=== Task brief ===
From the data below, retype exactly the lines starting with the one that contains "Der Papst zeigte sich begeistert über di" and ending with the one that contains "Ausländische Medien hingegen", both included.

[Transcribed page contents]
•••

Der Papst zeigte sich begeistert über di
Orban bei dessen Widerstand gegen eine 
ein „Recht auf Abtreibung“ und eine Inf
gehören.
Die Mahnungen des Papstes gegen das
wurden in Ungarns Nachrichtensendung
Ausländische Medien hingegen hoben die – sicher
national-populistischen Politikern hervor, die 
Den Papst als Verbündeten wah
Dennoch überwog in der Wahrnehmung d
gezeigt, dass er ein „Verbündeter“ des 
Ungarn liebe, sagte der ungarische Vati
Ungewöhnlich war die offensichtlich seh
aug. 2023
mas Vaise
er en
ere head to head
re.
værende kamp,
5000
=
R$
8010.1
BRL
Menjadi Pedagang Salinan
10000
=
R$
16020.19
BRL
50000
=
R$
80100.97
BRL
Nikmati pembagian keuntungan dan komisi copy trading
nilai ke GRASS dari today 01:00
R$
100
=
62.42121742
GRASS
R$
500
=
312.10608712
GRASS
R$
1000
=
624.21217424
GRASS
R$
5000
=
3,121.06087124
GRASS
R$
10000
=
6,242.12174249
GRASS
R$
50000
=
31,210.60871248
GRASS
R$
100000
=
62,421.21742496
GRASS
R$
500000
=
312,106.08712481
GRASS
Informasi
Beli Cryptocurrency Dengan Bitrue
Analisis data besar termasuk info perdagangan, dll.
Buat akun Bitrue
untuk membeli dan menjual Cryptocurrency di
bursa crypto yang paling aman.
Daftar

•••

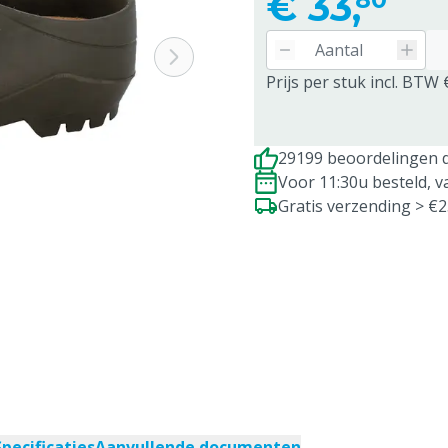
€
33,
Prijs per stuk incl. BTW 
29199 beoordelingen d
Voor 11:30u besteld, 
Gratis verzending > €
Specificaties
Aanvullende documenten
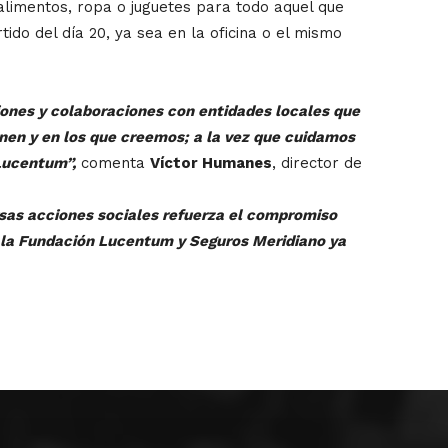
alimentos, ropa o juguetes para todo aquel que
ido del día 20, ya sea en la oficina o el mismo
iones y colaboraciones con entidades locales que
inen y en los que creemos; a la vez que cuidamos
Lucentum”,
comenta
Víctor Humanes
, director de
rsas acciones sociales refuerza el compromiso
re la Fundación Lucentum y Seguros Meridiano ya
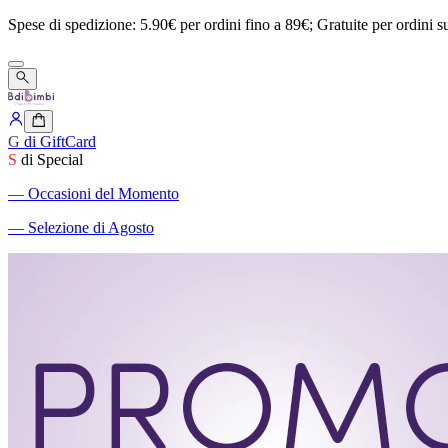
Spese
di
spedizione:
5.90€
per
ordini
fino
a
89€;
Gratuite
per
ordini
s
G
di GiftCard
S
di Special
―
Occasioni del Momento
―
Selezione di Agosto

•••

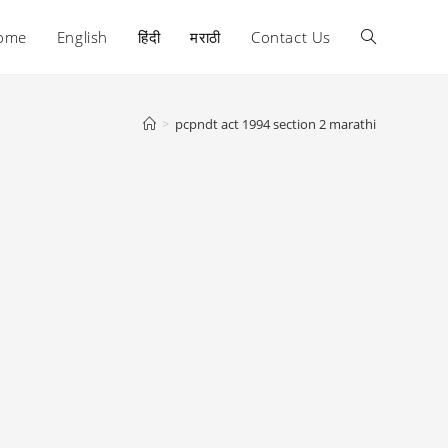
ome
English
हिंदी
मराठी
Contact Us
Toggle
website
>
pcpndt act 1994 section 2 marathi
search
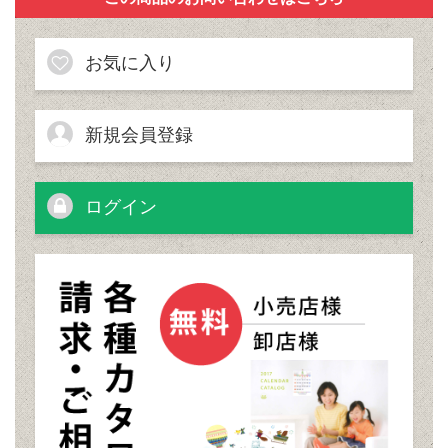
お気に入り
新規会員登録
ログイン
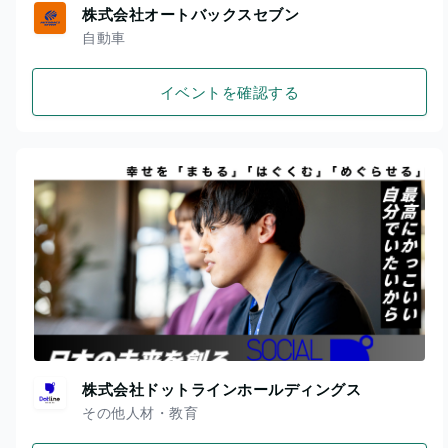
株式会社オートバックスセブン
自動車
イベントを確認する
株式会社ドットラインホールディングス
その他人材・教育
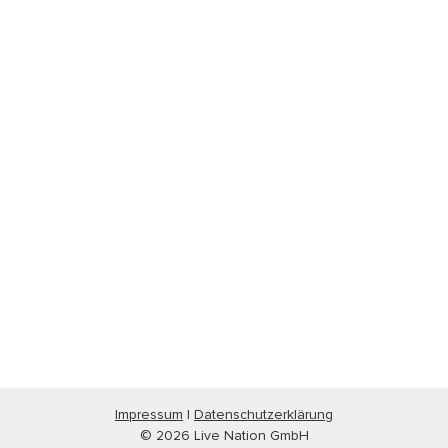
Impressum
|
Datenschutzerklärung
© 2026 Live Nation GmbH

•••

=== Written answer ===
Der Papst zeigte sich begeistert über di
Orban bei dessen Widerstand gegen eine 
ein „Recht auf Abtreibung“ und eine Inf
gehören.
Die Mahnungen des Papstes gegen das
wurden in Ungarns Nachrichtensendung
Ausländische Medien hingegen hoben die – sicher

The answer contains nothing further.